--- EXERCISE DESCRIPTION ---
Could you output each line below precisely as it stands, without the images?

Stored data
= = = = =
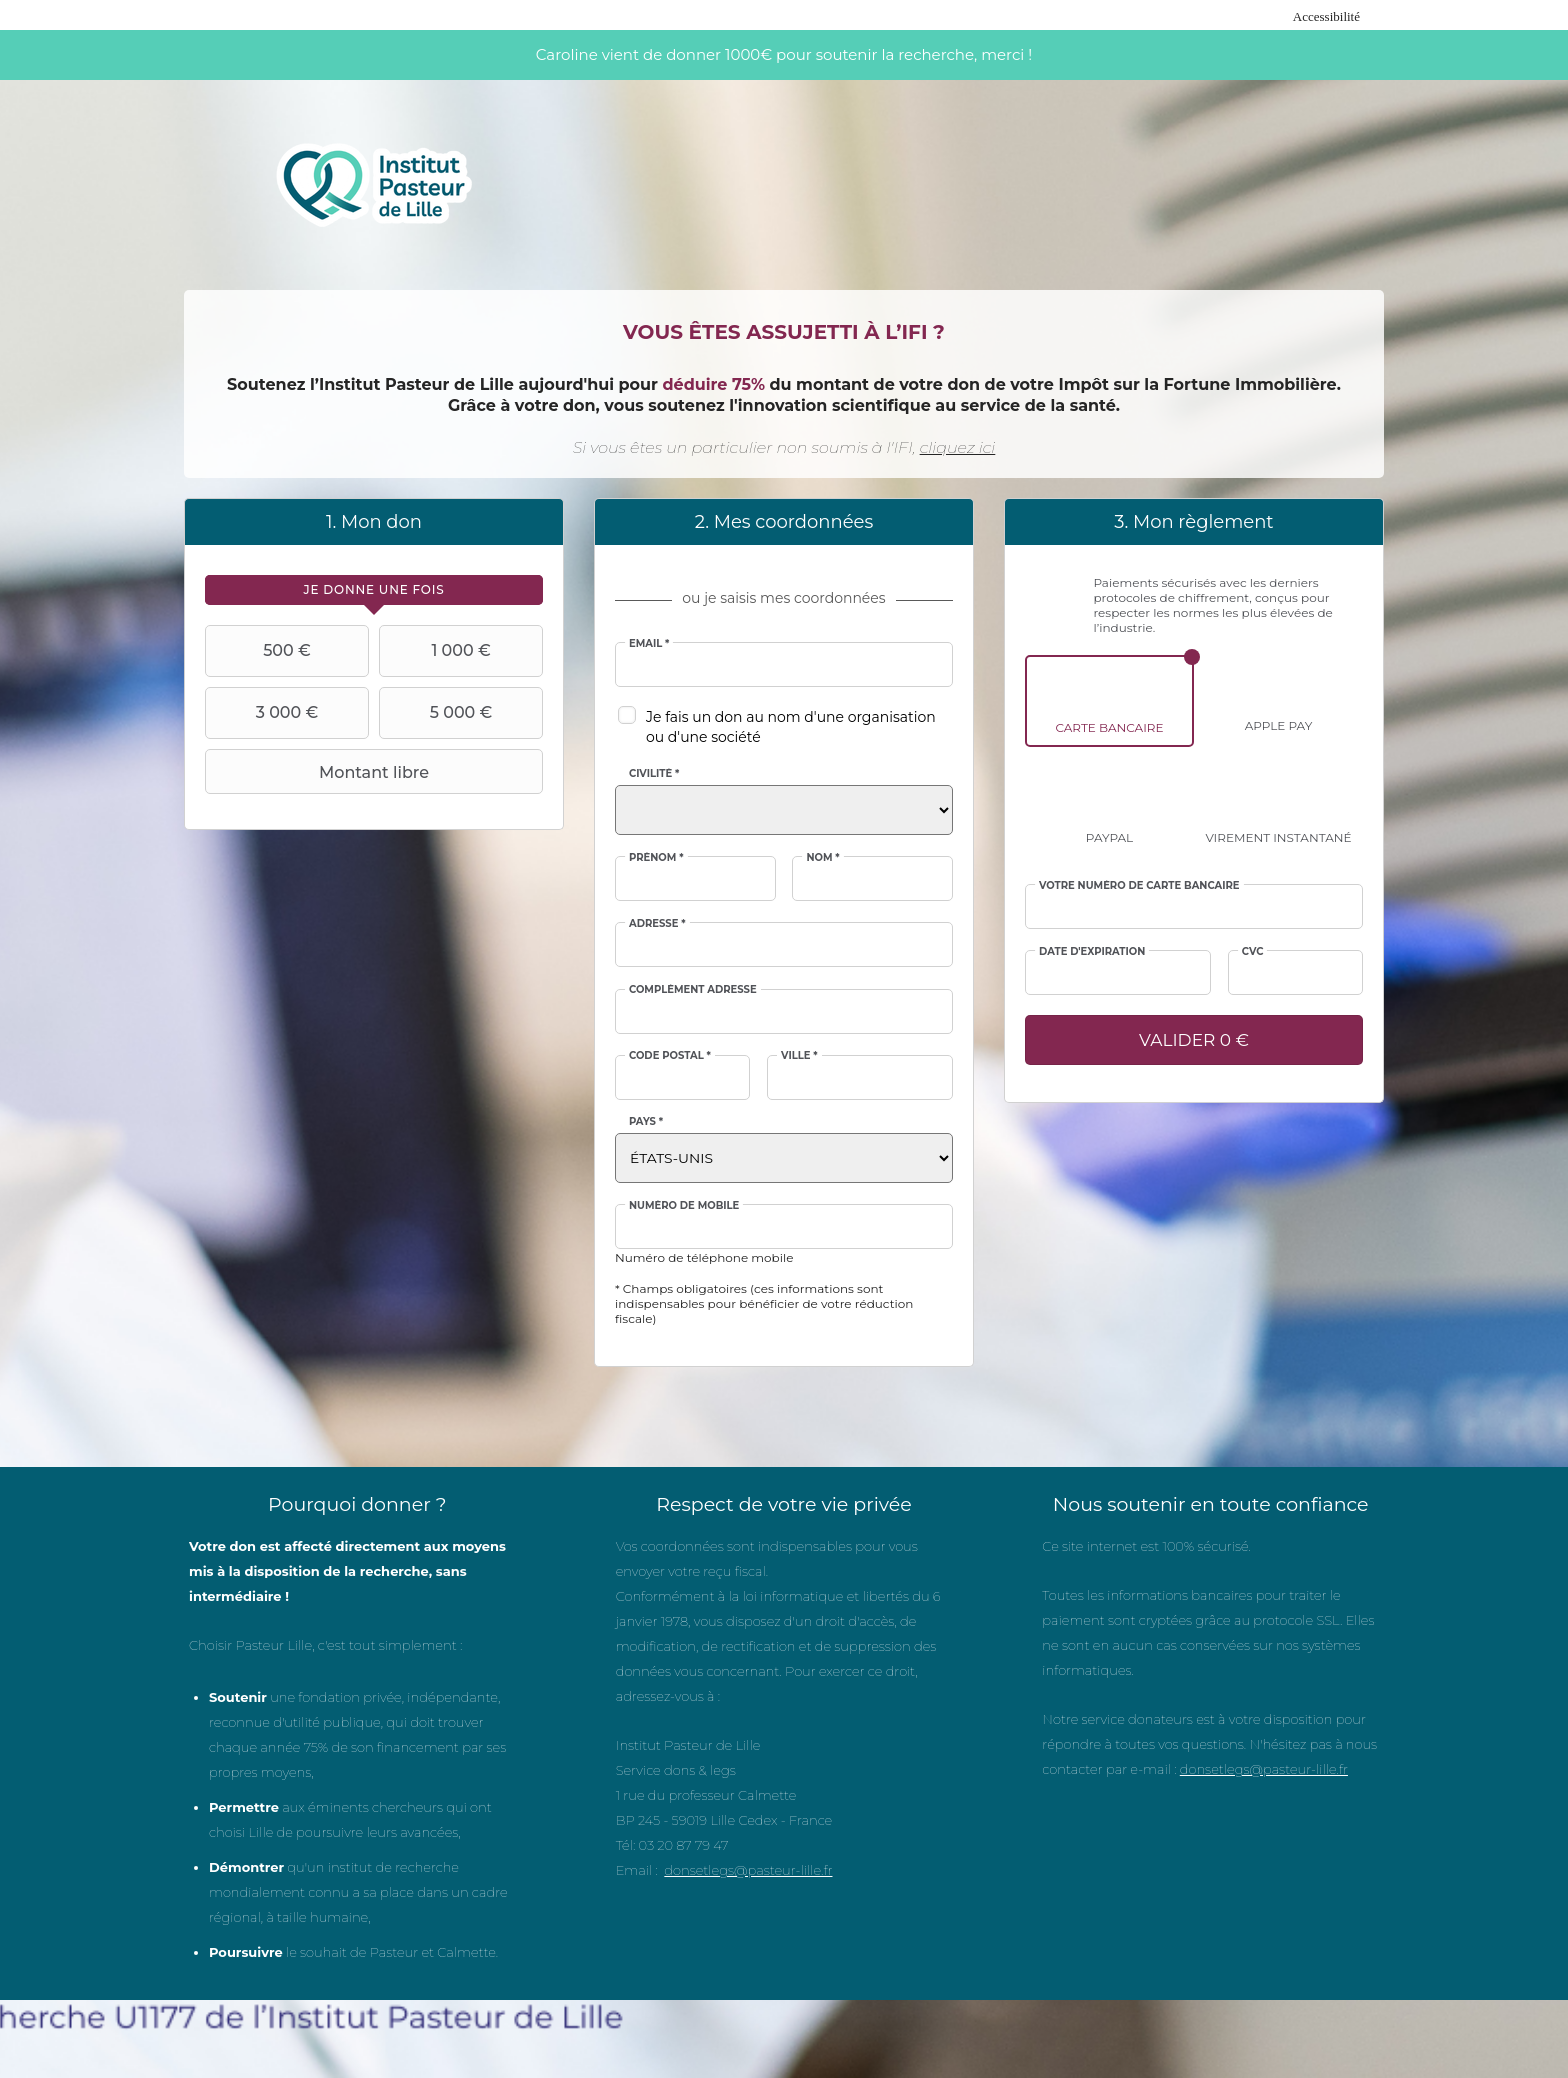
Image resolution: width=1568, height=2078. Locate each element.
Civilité (654, 774)
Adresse (657, 924)
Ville (799, 1056)
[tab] (374, 590)
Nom (822, 858)
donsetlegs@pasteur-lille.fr (748, 1870)
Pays (646, 1122)
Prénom (656, 858)
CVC (1253, 952)
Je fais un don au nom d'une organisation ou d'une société (791, 727)
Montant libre (319, 772)
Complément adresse (693, 990)
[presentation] (374, 590)
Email (649, 644)
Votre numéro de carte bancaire (1139, 886)
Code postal (670, 1056)
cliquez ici (958, 447)
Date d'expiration (1092, 952)
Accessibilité (1326, 16)
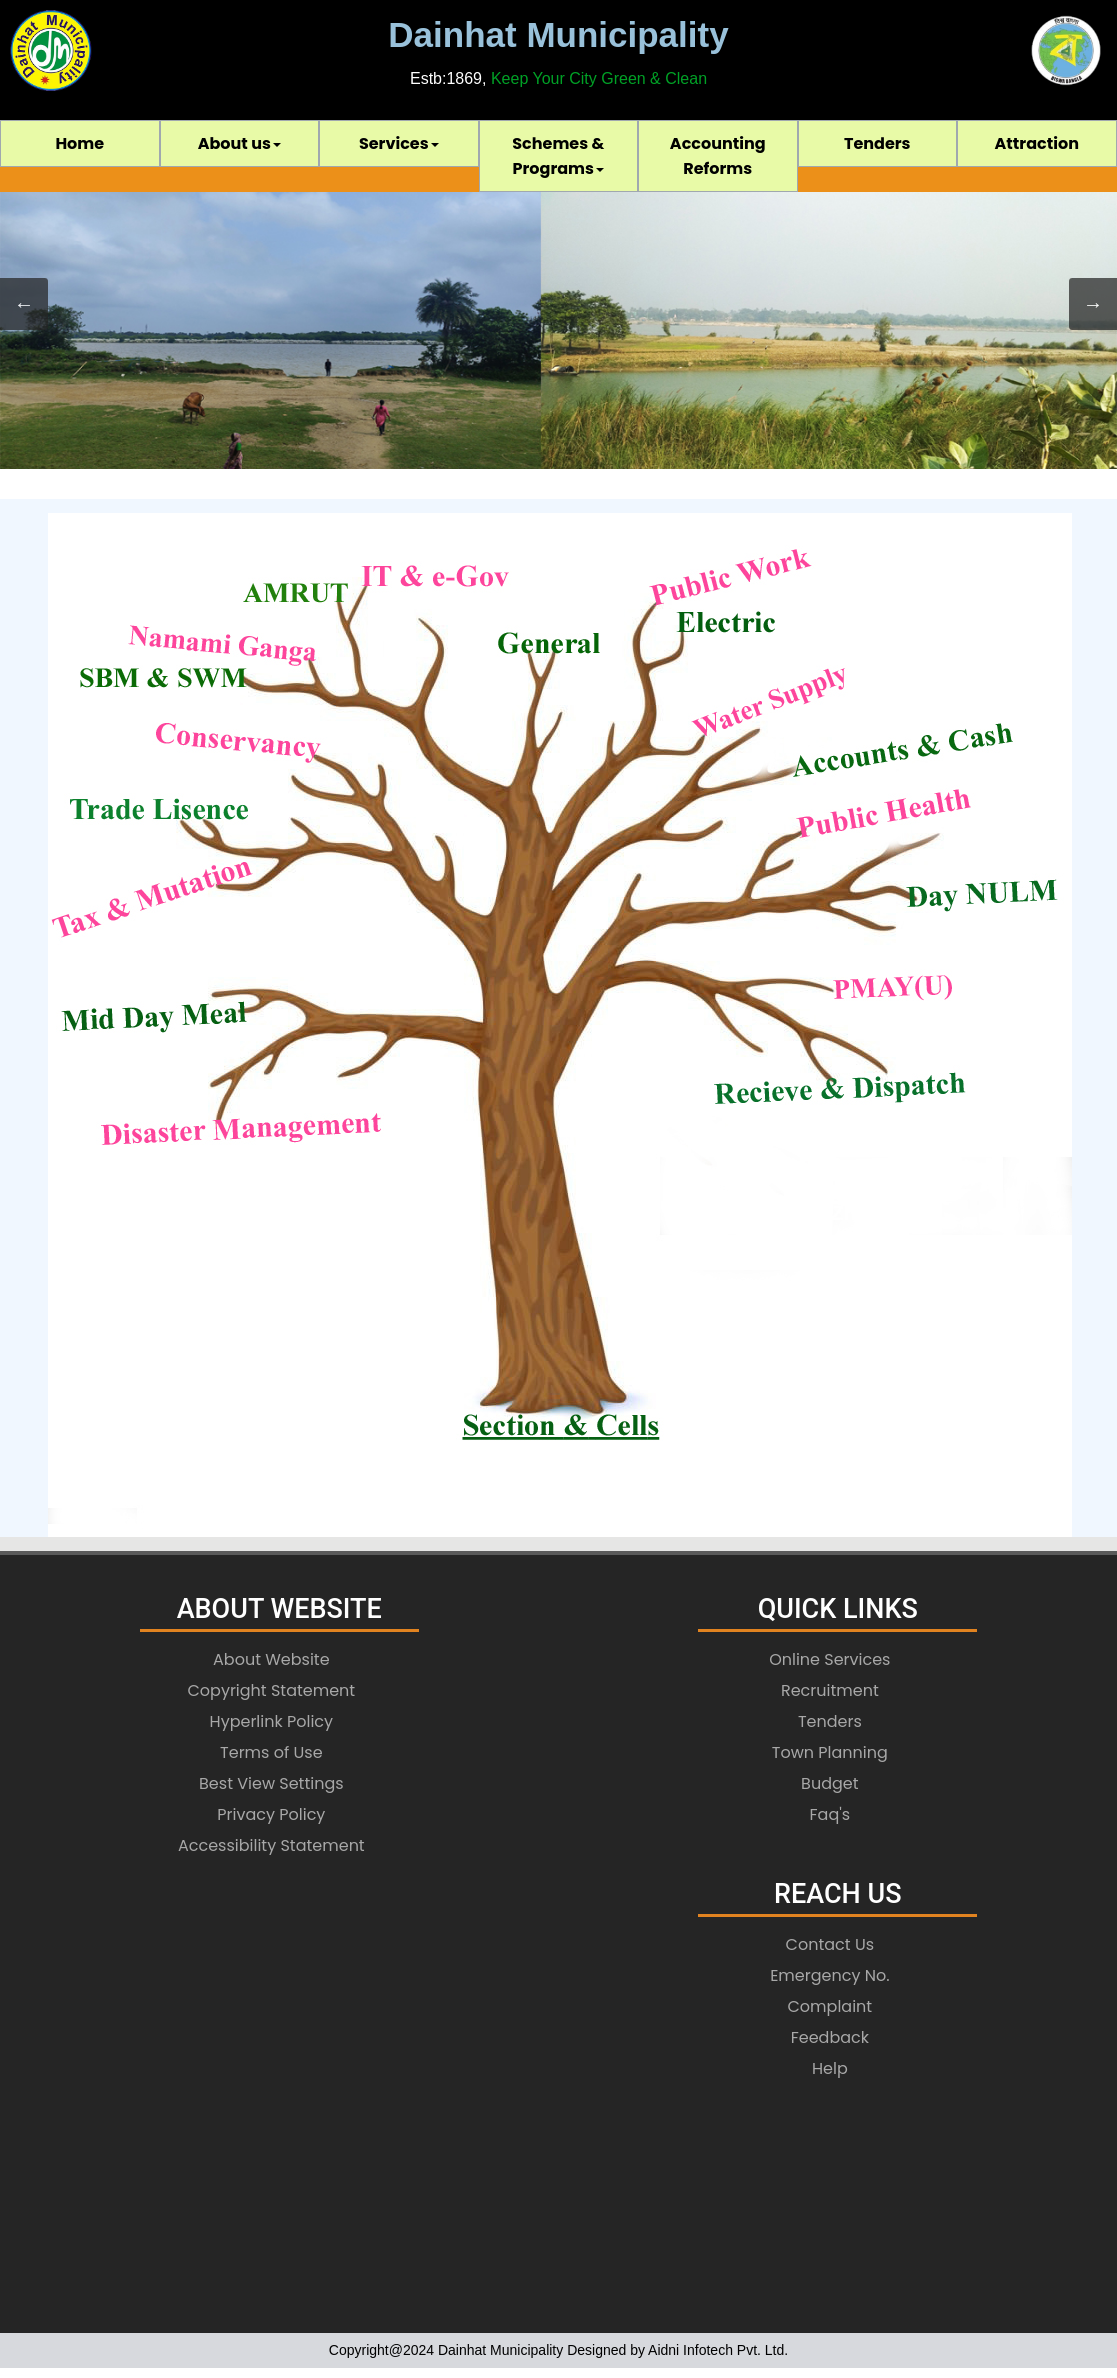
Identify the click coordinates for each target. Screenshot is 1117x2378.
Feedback (830, 2037)
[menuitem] (80, 143)
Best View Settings (271, 1783)
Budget (829, 1783)
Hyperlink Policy (272, 1721)
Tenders (877, 143)
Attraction (1037, 143)
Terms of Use (271, 1752)
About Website (271, 1659)
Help (830, 2068)
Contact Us (830, 1944)
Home (79, 143)
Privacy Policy (271, 1814)
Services (399, 143)
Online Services (829, 1659)
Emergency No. (829, 1975)
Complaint (830, 2006)
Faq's (830, 1814)
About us (239, 143)
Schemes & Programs (558, 156)
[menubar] (558, 156)
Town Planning (830, 1752)
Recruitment (830, 1690)
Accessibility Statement (271, 1845)
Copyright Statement (271, 1690)
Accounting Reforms (718, 156)
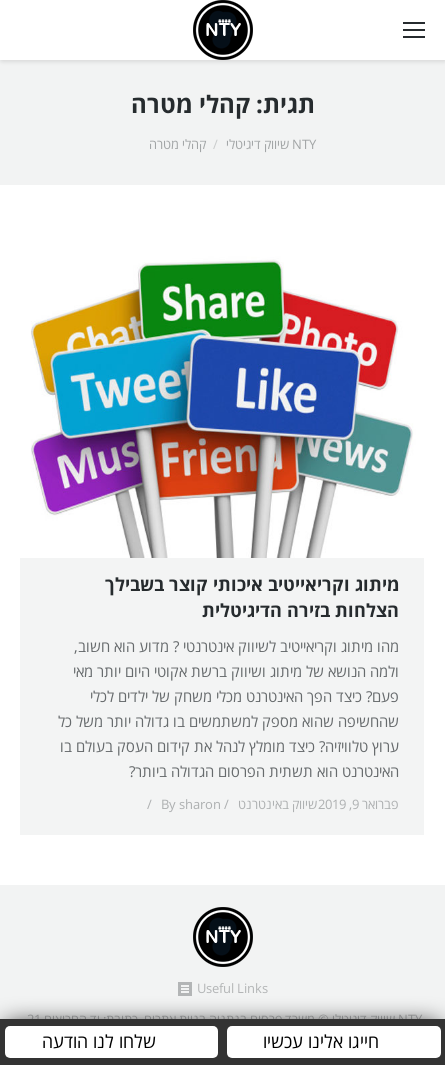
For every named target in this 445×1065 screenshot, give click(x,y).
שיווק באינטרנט (277, 805)
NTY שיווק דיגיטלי (271, 145)
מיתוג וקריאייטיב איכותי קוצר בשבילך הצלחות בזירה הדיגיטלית (252, 598)
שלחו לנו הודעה (99, 1042)
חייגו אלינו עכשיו (321, 1042)
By (191, 805)
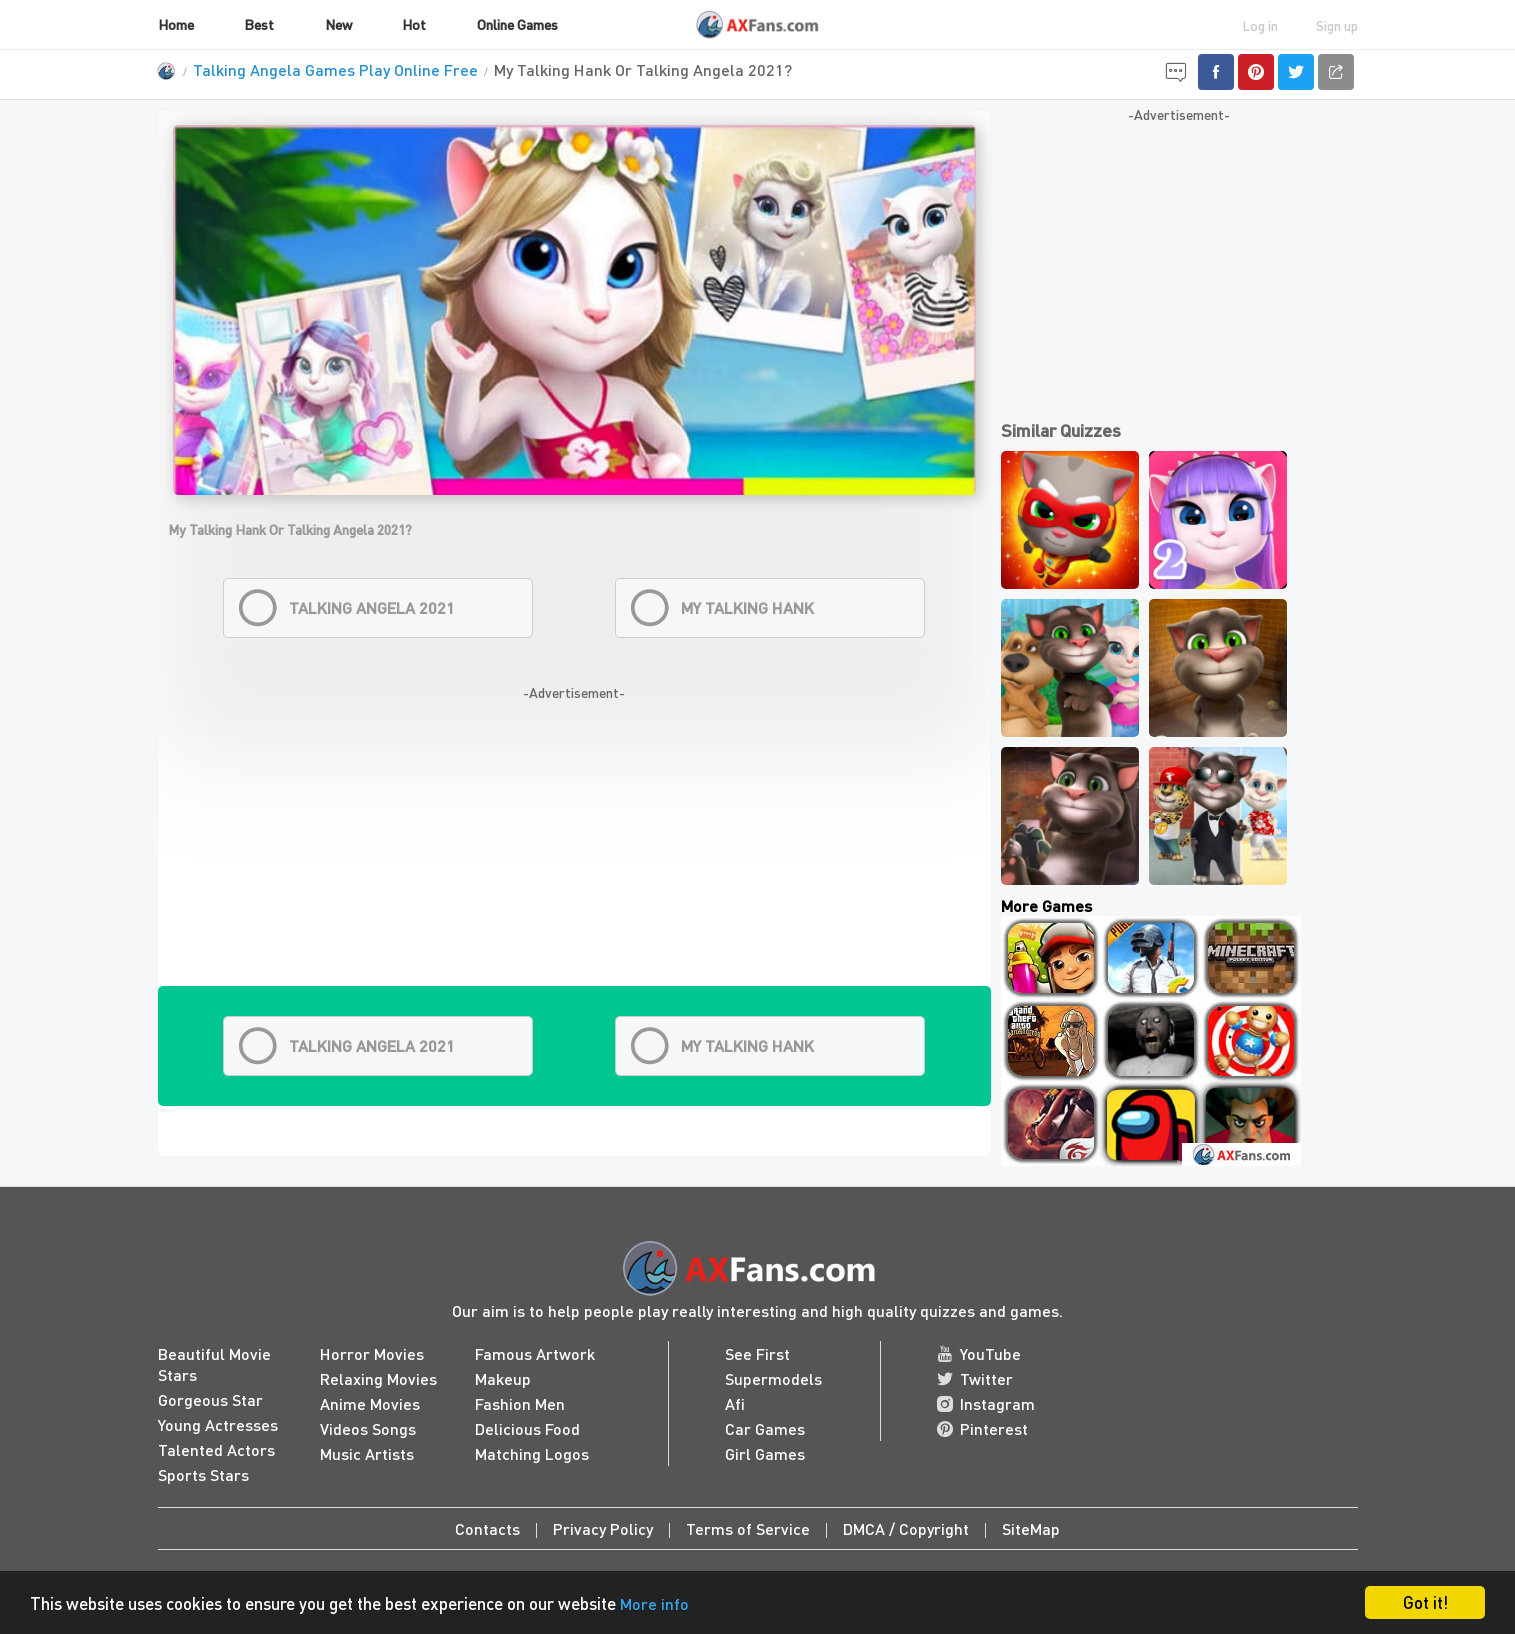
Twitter (975, 1378)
= = = = =
--- SOLUTION TO THIS EXERCISE ---
Image resolution: width=1568, height=2078. Locate each element.
Civilité (654, 774)
Adresse (657, 924)
Ville (799, 1056)
[tab] (374, 590)
Nom (822, 858)
donsetlegs@pasteur-lille.fr (748, 1870)
Pays (646, 1122)
Prénom (656, 858)
CVC (1253, 952)
Je fais un don au nom d'une organisation ou d'une société (791, 727)
Montant libre (319, 772)
Complément adresse (693, 990)
[presentation] (374, 590)
Email (649, 644)
Votre numéro de carte bancaire (1139, 886)
Code postal (670, 1056)
cliquez ici (958, 447)
Date d'expiration (1092, 952)
Accessibilité (1326, 16)
Identify the click coordinates for each target. Screenshot is 1117x2378.
Feedback (830, 2037)
[menuitem] (80, 143)
Best View Settings (271, 1783)
Budget (829, 1783)
Hyperlink Policy (272, 1721)
Tenders (877, 143)
Attraction (1037, 143)
Terms of Use (271, 1752)
About Website (271, 1659)
Help (830, 2068)
Contact Us (830, 1944)
Home (79, 143)
Privacy Policy (271, 1814)
Services (399, 143)
Online Services (829, 1659)
Emergency No. (829, 1975)
Complaint (830, 2006)
Faq's (830, 1814)
About us (239, 143)
Schemes & Programs (558, 156)
[menubar] (558, 156)
Town Planning (830, 1752)
Recruitment (830, 1690)
Accessibility Statement (271, 1845)
Copyright Statement (271, 1690)
Accounting Reforms (718, 156)
For every named target in this 445×1065 screenshot, give click(x,y).
שיווק באינטרנט (277, 805)
NTY שיווק דיגיטלי (271, 145)
מיתוג וקריאייטיב איכותי קוצר בשבילך הצלחות בזירה הדיגיטלית (252, 598)
שלחו לנו הודעה (99, 1042)
חייגו אלינו עכשיו (321, 1042)
By (191, 805)
Twitter (975, 1378)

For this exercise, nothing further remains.